**About this task**
The entries are to be output word for word, with the pictures omitted.

**The data**
▼

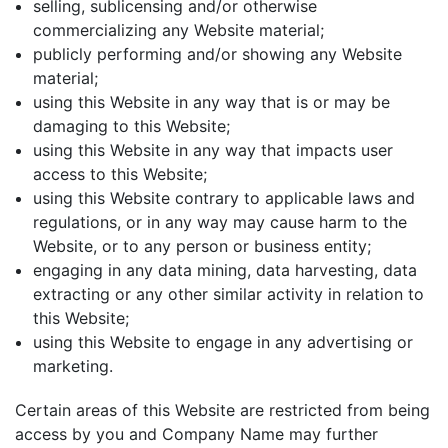
selling, sublicensing and/or otherwise
commercializing any Website material;
publicly performing and/or showing any Website
material;
using this Website in any way that is or may be
damaging to this Website;
using this Website in any way that impacts user
access to this Website;
using this Website contrary to applicable laws and
regulations, or in any way may cause harm to the
Website, or to any person or business entity;
engaging in any data mining, data harvesting, data
extracting or any other similar activity in relation to
this Website;
using this Website to engage in any advertising or
marketing.
Certain areas of this Website are restricted from being
access by you and Company Name may further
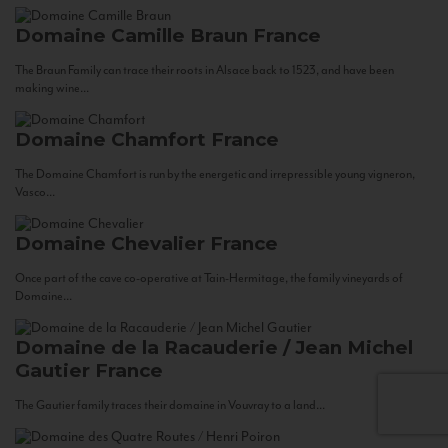
Domaine Camille Braun
France
The Braun Family can trace their roots in Alsace back to 1523, and have been
making wine...
Domaine Chamfort
France
The Domaine Chamfort is run by the energetic and irrepressible young vigneron,
Vasco...
Domaine Chevalier
France
Once part of the cave co-operative at Tain-Hermitage, the family vineyards of
Domaine...
Domaine de la Racauderie / Jean Michel
Gautier
France
The Gautier family traces their domaine in Vouvray to a land...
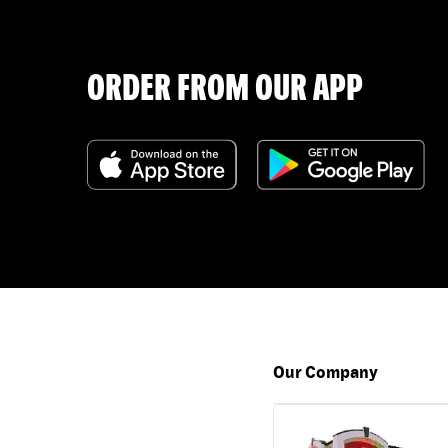
ORDER FROM OUR APP
Our Company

▲

**Answer box**
selling, sublicensing and/or otherwise
commercializing any Website material;
publicly performing and/or showing any Website
material;
using this Website in any way that is or may be
damaging to this Website;
using this Website in any way that impacts user
access to this Website;
using this Website contrary to applicable laws and
regulations, or in any way may cause harm to the
Website, or to any person or business entity;
engaging in any data mining, data harvesting, data
extracting or any other similar activity in relation to
this Website;
using this Website to engage in any advertising or
marketing.
Certain areas of this Website are restricted from being
access by you and Company Name may further
Domaine Camille Braun
France
The Braun Family can trace their roots in Alsace back to 1523, and have been
making wine...
Domaine Chamfort
France
The Domaine Chamfort is run by the energetic and irrepressible young vigneron,
Vasco...
Domaine Chevalier
France
Once part of the cave co-operative at Tain-Hermitage, the family vineyards of
Domaine...
Domaine de la Racauderie / Jean Michel
Gautier
France
The Gautier family traces their domaine in Vouvray to a land...
ORDER FROM OUR APP
Our Company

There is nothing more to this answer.